Bize Yezid, ona Hammâd b. Seleme, ona da Ya'lâ b. Atâ, Abdullah b. Yesar’ın şöyle anlattığını rivayet etmiştir: Amr b. Hureys, Hz. Ali’nin hastalanan oğlu Hasan’ı ziyaret için gitmişti. Hz. Ali 'İçinde beslediğin o duygulara rağmen, Hasan’ı ziyarete mi geldin?' deyince, Amr 'Sen benim Rabbim değilsin ki kalbimi dilediğin yöne çeviresin' diye onun söylediğine itiraz etti. Hz. Ali de “Bu durum, sana Hz. Peygamber'den (sav) işittiğimiz şu nasihati yapmamıza mani değildir' dedi: "Hasta kardeşini ziyaret eden her bir Müslüman için Allah (cc) yetmiş bin melek gönderir.
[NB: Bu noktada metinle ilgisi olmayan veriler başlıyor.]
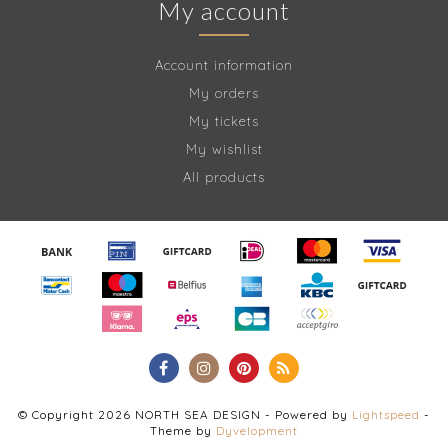
My account
Account information
My orders
My tickets
My wishlist
All products
© Copyright 2026 NORTH SEA DESIGN - Powered by
Lightspeed
-
Theme by
Dyvelopment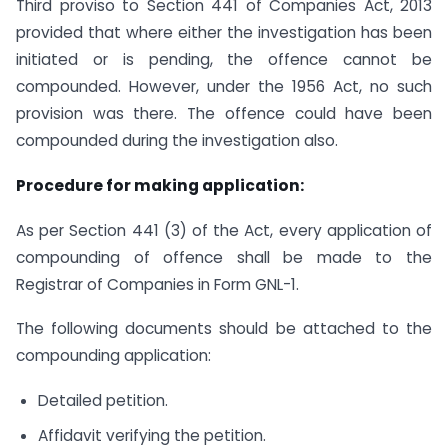
Third proviso to Section 441 of Companies Act, 2013
provided that where either the investigation has been
initiated or is pending, the offence cannot be
compounded. However, under the 1956 Act, no such
provision was there. The offence could have been
compounded during the investigation also.
Procedure for making application:
As per Section 441 (3) of the Act, every application of
compounding of offence shall be made to the
Registrar of Companies in Form GNL-1.
The following documents should be attached to the
compounding application:
Detailed petition.
Affidavit verifying the petition.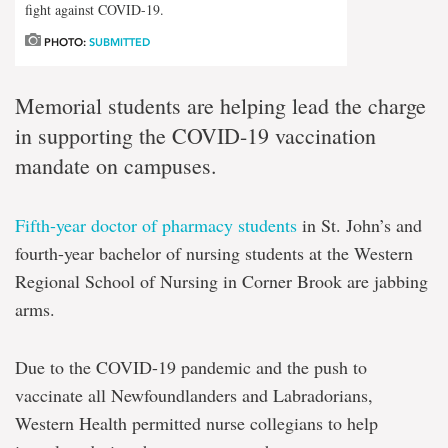
fight against COVID-19.
PHOTO:
SUBMITTED
Memorial students are helping lead the charge
in supporting the COVID-19 vaccination
mandate on campuses.
Fifth-year doctor of pharmacy students
in St. John’s and
fourth-year bachelor of nursing students at the Western
Regional School of Nursing in Corner Brook are jabbing
arms.
Due to the COVID-19 pandemic and the push to
vaccinate all Newfoundlanders and Labradorians,
Western Health permitted nurse collegians to help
Bu melekler, ziyaret vakti gündüzün hangi saatinde gerçekleşmişse o andan akşama, gecenin hangi saatinde yapılmışsa da o andan sabaha kadar ona dua ve istiğfar ederler." Amr (b. Hureys), Hz. Ali'ye 'Cenaze ile birlikte yürüme konusunda ne dersin? Önünde mi, yoksa arkasında mı yürümek daha faziletlidir?' diye sorunca, Hz. Ali 'Cenazenin önüne nazaran arkasında yürümenin fazileti, cemaatle kılınan farz namazın tek başına kılınan namaza olan fazileti gibidir' dedi. Amr 'Ama ben Ebu Bekir ve Ömer’i cenazenin önünde yürürlerken gördüm” deyince, Hz. Ali 'Onlar insanlara sıkıntı vermek istemedikleri için öyle yapmışlardır” diye cevap verdi.
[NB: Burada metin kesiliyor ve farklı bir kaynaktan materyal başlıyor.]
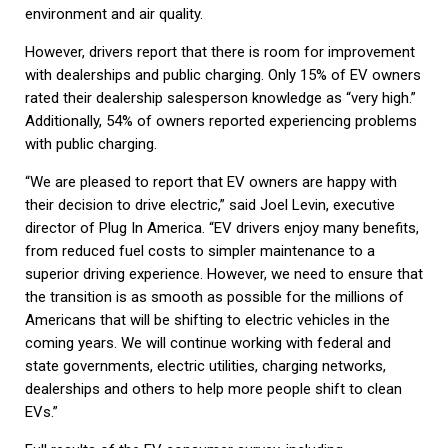
environment and air quality.
However, drivers report that there is room for improvement
with dealerships and public charging. Only 15% of EV owners
rated their dealership salesperson knowledge as “very high.”
Additionally, 54% of owners reported experiencing problems
with public charging.
“We are pleased to report that EV owners are happy with
their decision to drive electric,” said Joel Levin, executive
director of Plug In America. “EV drivers enjoy many benefits,
from reduced fuel costs to simpler maintenance to a
superior driving experience. However, we need to ensure that
the transition is as smooth as possible for the millions of
Americans that will be shifting to electric vehicles in the
coming years. We will continue working with federal and
state governments, electric utilities, charging networks,
dealerships and others to help more people shift to clean
EVs.”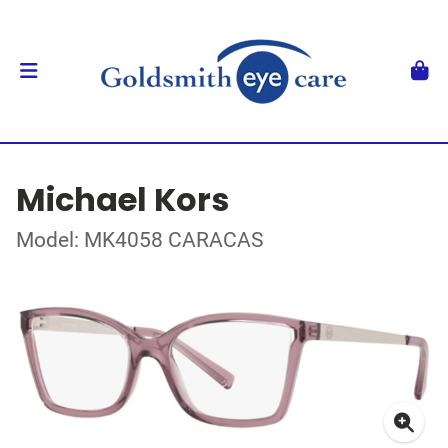
Michael Kors
Model: MK4058 CARACAS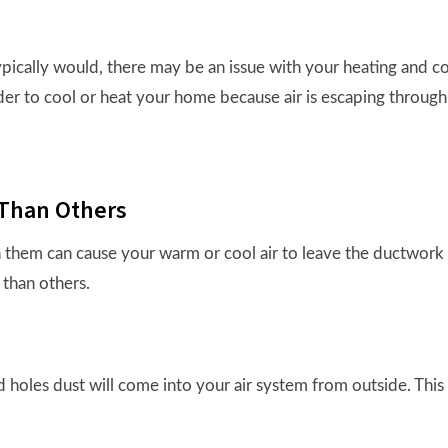
typically would, there may be an issue with your heating and 
er to cool or heat your home because air is escaping throug
Than Others
 them can cause your warm or cool air to leave the ductwork be
than others.
 holes dust will come into your air system from outside. This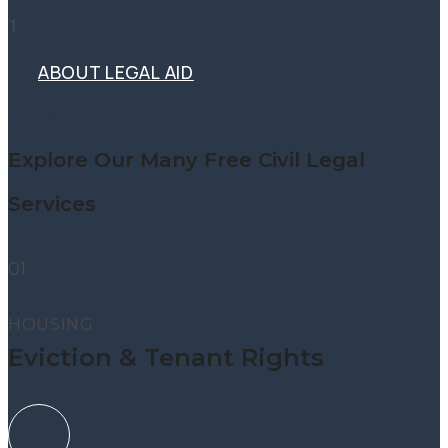
1
ABOUT LEGAL AID
ABOUT LEGAL AID
GET HELP
Explore Our Many Free Civil Legal
Services
01
HOUSING
Eviction & Tenant Rights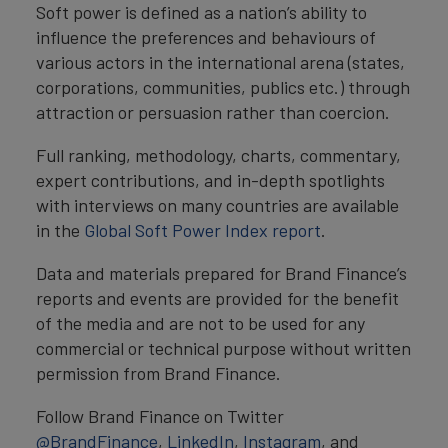
Soft power is defined as a nation’s ability to
influence the preferences and behaviours of
various actors in the international arena (states,
corporations, communities, publics etc.) through
attraction or persuasion rather than coercion.
Full ranking, methodology, charts, commentary,
expert contributions, and in-depth spotlights
with interviews on many countries are available
in the
Global Soft Power Index report
.
Data and materials prepared for Brand Finance’s
reports and events are provided for the benefit
of the media and are not to be used for any
commercial or technical purpose without written
permission from Brand Finance.
Follow Brand Finance on Twitter
@BrandFinance
,
LinkedIn
,
Instagram
, and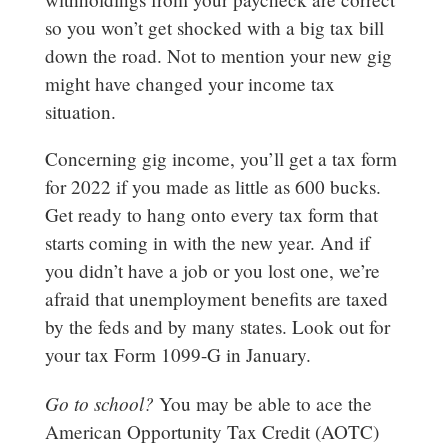
so you won’t get shocked with a big tax bill
down the road. Not to mention your new gig
might have changed your income tax
situation.
Concerning gig income, you’ll get a tax form
for 2022 if you made as little as 600 bucks.
Get ready to hang onto every tax form that
starts coming in with the new year. And if
you didn’t have a job or you lost one, we’re
afraid that unemployment benefits are taxed
by the feds and by many states. Look out for
your tax Form 1099-G in January.
Go to school?
You may be able to ace the
American Opportunity Tax Credit (AOTC)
Açıklama: Ebu Bekir ve Ömer’in insanlara sıkıntı vermemek için cenazenin arkasında değil de önünde yürümelerinin sebebi, ashâb içerisinde en faziletli görüldükleri için, insanların onların önünde yürümek istemeyecekleri ve bu konuda sıkıntıya düşebilecekleri ihtimalidir. Bundan dolayı cenazenin ve cemaatin arkasında değil de önünde yürümeleri muhtemeldir.
Bize Yahya b. Yahya ona Hüşeym ona Seyyâr, ona Sabit el-Bûnâni, ona da Enes b. Malik şöyle demiştir: "Resulullah (sav) çocukların yanından geçti ve onlara selam verdi."
Bize İsmail b. Salim, ona Hüşeym, ona da Seyyar bu isnadla haber vermiştir.
BizeAmr b. Ali ve Muhammed b. el-Velid, o ikisine Muhammed b. Cafer, ona Şube, ona da Seyyar'ın şunu söylediğini nakletti: "Sabit el-Bünanî ile birlikte yürüyordum. Çocukların yanından geçti ve onlara selam verdi. Ardından Sabit şunu anlattı: Kendisi Enes'le (ra) beraber yürüyormuş. Enes (ra) çocukların yanından geçmiş ve onlara selam vermiş. Enes de (ra) Rasulullah (sav) ile yürüdüğünü anlatmış. Peygamber de (sav) çocukların yanından geçmiş ve onlara selam vermiş."
Bize Ebu Muaviye, ona A'meş, ona Hakem b. Uteybe, ona da Abdurrahman b. Ebu Leyla şöyle rivayet etmiştir: Ebu Musa, Hz. Ali’nin oğlu Hasan’ın hasta ziyaretine gitmişti. Ali ona 'Hasta ziyareti için mi yoksa Hasan’ın hastalandığını görüp sevinmek için mi geldin?' diye sordu. Ebu Musa 'Hayır, bilakis ziyaret için geldim' deyince, Hz. Ali 'Gerçekten ziyaret için geldiysen, ben Hz. Peygamber’in bu konuda şöyle buyurduğunu duydum' dedi: "Bir kimse hasta olan Müslüman kardeşini ziyaret ettiği zaman, onun yanına varıp oturana kadar cennet bahçelerinde yürümüş gibi olur. Oturunca da rahmet onu kuşatır. Eğer ziyareti sabahleyin olursa, akşam oluncaya dek yetmiş bin melek ona duâ ve istiğfar eder. Ziyareti akşam olursa, sabahlayıncaya kadar yetmiş bin melek ona duâ ve istiğfar eder.”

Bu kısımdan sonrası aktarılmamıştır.